Atomic properties of actinide ions with particle-hole configurations

TL;DR

This paper introduces a hybrid relativistic method combining configuration interaction and coupled-cluster approaches to accurately calculate atomic properties of actinide ions with particle-hole configurations, addressing experimental puzzles.

Contribution

The study presents the first high-precision calculations of actinide ions Th$^{4+}$ and U$^{6+}$ using a novel hybrid computational method.

Findings

Excellent agreement with experimental data for La$^{3+}$

First precision calculations for Th$^{4+}$ and U$^{6+}$ ions

Effective treatment of electronic correlations in complex ions

Abstract

We study the effects of higher-order electronic correlations in the systems with particle-hole excited states using a relativistic hybrid method that combines configuration interaction and linearized coupled-cluster approaches.
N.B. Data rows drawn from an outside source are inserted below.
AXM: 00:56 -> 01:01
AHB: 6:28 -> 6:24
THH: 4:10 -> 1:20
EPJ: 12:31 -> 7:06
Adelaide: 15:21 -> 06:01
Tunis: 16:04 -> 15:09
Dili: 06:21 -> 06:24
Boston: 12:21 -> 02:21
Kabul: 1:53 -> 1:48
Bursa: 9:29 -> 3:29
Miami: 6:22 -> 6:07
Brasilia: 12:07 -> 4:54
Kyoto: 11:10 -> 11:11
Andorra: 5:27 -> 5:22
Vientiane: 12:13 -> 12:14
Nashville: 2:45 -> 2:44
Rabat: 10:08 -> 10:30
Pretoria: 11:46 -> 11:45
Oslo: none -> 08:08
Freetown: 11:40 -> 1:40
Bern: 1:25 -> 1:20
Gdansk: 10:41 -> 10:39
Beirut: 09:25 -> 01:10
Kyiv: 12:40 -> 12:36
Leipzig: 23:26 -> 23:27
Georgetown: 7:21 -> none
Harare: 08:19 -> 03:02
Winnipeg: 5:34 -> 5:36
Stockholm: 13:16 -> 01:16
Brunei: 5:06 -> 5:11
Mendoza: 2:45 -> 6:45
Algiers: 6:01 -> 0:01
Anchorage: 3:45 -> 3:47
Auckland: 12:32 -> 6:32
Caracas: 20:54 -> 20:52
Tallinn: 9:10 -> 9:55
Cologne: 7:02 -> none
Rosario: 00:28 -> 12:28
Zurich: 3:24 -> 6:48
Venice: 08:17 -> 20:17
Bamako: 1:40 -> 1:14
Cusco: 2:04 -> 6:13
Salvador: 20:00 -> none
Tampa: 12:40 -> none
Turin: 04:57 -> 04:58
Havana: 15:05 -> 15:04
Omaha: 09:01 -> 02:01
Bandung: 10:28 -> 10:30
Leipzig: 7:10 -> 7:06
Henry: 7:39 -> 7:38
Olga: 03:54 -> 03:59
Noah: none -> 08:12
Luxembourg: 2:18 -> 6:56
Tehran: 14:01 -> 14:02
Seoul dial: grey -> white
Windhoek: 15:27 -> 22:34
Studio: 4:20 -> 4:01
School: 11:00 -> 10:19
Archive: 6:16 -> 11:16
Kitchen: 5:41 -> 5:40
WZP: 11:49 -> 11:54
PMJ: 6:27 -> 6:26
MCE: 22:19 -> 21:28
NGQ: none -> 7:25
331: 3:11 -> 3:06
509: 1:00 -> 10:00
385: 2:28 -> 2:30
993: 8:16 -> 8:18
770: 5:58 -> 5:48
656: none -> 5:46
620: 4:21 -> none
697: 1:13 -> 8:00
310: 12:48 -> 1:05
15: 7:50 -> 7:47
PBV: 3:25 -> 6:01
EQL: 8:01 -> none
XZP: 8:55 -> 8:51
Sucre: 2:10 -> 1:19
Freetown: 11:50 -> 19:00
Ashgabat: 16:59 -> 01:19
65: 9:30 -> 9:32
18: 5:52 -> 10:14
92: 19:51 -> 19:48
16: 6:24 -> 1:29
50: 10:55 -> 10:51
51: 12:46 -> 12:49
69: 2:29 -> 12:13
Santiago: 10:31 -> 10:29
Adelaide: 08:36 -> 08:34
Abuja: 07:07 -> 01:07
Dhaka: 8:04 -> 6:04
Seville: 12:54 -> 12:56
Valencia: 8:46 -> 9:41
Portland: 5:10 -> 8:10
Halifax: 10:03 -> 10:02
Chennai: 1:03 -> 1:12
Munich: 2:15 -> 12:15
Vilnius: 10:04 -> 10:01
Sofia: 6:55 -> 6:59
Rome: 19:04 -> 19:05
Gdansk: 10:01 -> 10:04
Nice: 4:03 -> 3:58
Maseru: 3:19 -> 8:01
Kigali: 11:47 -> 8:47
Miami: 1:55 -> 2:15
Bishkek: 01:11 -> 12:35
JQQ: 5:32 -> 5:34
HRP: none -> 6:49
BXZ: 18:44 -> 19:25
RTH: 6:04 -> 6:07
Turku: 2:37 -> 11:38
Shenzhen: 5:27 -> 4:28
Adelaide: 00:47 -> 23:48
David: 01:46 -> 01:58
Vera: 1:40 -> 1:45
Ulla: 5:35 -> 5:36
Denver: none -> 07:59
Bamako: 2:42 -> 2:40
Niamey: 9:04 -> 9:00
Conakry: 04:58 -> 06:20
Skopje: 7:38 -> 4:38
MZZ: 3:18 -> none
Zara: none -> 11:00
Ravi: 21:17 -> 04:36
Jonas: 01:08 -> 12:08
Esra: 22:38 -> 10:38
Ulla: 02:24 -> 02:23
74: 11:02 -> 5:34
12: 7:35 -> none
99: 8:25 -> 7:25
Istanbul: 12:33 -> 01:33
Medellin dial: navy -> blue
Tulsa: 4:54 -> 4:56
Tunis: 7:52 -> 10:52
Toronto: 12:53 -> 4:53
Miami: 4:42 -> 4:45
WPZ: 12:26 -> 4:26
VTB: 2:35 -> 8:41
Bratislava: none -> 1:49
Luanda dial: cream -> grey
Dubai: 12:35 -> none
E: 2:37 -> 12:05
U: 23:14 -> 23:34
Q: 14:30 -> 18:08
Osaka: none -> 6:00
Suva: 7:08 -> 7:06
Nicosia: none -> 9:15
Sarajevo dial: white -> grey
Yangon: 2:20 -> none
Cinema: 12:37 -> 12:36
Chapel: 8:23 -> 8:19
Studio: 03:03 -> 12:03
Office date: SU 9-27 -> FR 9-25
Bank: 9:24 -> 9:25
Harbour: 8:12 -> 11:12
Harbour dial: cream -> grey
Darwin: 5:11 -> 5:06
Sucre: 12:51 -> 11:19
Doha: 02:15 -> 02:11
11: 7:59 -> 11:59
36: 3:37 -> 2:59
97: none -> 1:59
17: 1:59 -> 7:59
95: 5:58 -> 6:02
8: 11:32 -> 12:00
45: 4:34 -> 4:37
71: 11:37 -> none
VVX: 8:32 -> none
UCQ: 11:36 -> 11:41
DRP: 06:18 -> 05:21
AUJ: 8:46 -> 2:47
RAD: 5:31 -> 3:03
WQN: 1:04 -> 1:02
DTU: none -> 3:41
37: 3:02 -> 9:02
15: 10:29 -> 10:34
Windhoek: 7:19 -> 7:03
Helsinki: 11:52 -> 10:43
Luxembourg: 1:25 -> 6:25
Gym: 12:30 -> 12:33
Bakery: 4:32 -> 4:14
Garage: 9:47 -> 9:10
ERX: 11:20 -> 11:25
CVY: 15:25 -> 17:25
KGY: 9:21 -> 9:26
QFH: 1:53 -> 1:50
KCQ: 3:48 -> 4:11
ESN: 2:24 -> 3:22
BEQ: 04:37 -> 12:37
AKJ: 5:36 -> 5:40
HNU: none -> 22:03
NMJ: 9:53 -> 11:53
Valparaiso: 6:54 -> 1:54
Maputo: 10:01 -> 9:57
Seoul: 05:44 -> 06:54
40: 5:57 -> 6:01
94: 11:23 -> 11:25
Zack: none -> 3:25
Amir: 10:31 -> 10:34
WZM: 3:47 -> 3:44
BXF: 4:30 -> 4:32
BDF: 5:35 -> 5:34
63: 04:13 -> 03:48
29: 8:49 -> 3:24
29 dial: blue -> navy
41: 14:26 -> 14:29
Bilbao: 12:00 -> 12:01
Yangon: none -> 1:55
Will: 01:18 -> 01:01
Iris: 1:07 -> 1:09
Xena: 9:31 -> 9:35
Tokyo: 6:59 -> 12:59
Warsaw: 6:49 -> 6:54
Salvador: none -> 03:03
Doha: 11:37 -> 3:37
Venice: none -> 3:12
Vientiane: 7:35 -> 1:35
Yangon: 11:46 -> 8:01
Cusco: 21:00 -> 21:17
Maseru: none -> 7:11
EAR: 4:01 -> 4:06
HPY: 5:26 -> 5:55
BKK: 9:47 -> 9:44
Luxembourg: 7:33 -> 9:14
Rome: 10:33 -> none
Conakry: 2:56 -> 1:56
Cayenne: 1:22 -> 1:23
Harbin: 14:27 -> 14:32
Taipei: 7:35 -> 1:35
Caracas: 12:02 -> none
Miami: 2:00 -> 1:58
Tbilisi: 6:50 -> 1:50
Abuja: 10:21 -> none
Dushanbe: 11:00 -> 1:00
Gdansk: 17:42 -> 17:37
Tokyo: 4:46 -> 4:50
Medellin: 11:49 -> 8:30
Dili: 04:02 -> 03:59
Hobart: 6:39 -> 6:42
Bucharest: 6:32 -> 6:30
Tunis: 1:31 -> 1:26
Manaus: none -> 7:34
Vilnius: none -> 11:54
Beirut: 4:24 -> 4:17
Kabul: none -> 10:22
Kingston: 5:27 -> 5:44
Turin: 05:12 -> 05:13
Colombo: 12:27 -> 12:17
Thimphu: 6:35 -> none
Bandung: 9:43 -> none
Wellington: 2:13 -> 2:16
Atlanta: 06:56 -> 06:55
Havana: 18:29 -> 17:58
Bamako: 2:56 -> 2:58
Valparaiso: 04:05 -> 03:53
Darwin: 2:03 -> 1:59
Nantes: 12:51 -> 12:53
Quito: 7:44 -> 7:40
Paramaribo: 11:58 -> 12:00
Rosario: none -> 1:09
We find the configuration interaction part of the calculation sufficiently complete for eight electrons while maintaining good quality of the effective coupled-cluster potential for the core. Excellent agreement with experiment was demonstrated for a test case of La$^{3+}$. We apply our method for homologue actinide ions Th$^{4+}$ and U$^{6+}$ which are of experimental interest due to a puzzle associated with the resonant excitation Stark ionization spectroscopy (RESIS) method. These ions are also of interest to actinide chemistry and this is the first precision calculation of their atomic properties.